The question of JROTC's involvement in our schools involves important ideas, and there are many legitimate opinions on the issue, but let us rely on relevant fact and serious consideration rather than unsourced numbers and small anecdotes about distant strangers to inform our reasoning.
nortonsf on Wednesday, September 3, 2008 at 06:09 PM
Chrisp tries to turn reality upside down. The preposterously-low 2% recruitment statistic comes from the pro-JROTC side. When challenged for their source, they almost invariably cite the school district.

But the fact is that the district does not track military recruitment. How could they? How would the district know if a JROTC cadet joins the military a year or two, or more, down the road? Only the military knows the real numbers -- and they brag openly that 40-50% of JROTC cadets are recruited.

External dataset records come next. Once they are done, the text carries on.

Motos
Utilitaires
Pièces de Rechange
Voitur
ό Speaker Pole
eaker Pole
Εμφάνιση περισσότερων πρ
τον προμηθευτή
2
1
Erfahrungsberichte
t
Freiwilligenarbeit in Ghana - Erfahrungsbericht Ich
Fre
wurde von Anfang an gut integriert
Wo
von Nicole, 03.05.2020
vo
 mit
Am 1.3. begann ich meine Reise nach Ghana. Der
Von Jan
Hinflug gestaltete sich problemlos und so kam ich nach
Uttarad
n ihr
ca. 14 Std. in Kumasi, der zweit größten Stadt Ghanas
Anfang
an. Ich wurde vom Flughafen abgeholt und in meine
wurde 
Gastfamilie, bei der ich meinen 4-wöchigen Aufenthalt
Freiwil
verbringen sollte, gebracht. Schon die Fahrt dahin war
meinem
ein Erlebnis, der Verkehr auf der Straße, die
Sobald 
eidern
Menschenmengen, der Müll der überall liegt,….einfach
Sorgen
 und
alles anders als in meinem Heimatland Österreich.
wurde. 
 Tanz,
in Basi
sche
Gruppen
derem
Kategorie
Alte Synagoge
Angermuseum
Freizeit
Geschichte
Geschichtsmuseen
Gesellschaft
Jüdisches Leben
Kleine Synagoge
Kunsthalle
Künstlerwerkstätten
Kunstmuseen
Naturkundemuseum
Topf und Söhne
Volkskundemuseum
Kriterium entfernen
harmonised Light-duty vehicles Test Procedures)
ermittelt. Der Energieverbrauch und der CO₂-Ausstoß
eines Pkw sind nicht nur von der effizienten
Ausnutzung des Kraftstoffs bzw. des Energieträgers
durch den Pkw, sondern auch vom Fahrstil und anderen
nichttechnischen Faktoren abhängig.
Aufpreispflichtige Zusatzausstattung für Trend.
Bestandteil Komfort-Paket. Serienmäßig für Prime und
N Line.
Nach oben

Chrisp here, as elsewhere on the Bay Guardian blog, betrays the real motivation of the downtown crowd behind Proposition V. They are using the youth in attempt to create a wedge issue to bash progressive supervisorial candidates like Eric Mar and Mark Sanchez. Mar and Sanchez should be applauded for their courageous stand on getting military recruiters out of our schools.

Jordanp asks how we know that "15% -that is, about one in six - of cadets are in JROTC against their will?" We know because over 800 JROTC cadets participated in survey last year, and 15.6% said that they were "placed in the program without my consent."

The No on V campaign is endorsed by the San Francisco Democractic Party, the San Francisco Labor Council, the Harvey Milk LGBT Democratic Club and the Bay Guardian, among many others. The Yes on V campaign is financed by the SF Chamber of Commerce, the SF Association of Realtors and the Republican Party.

Vote No on V.
jboke on Tuesday, September 16, 2008 at 12:43 AM
I am sorry that Denisha Williams was bombarded by the military in attempting to recruit her. As a product of the JROTC program and the SFUSD school system, I agree that some students are not voluntarily put into the program. In many cases they are put in as a result of their counselors or parents or due to 'filled' PE classes, which is not the direct fault of the Pentagon or the military, but by lack of resources. San Francisco is a liberal city and the SFUSD has implemented policies that are aligned with its citizens - the JROTC curriculum in San Francisco is very different from those in other cities as the role of the military is not stressed. Regarding recruitment later on past high school and not immediately after, there is no conclusive evidence that these students would not have joined if they were not in the JROTC program.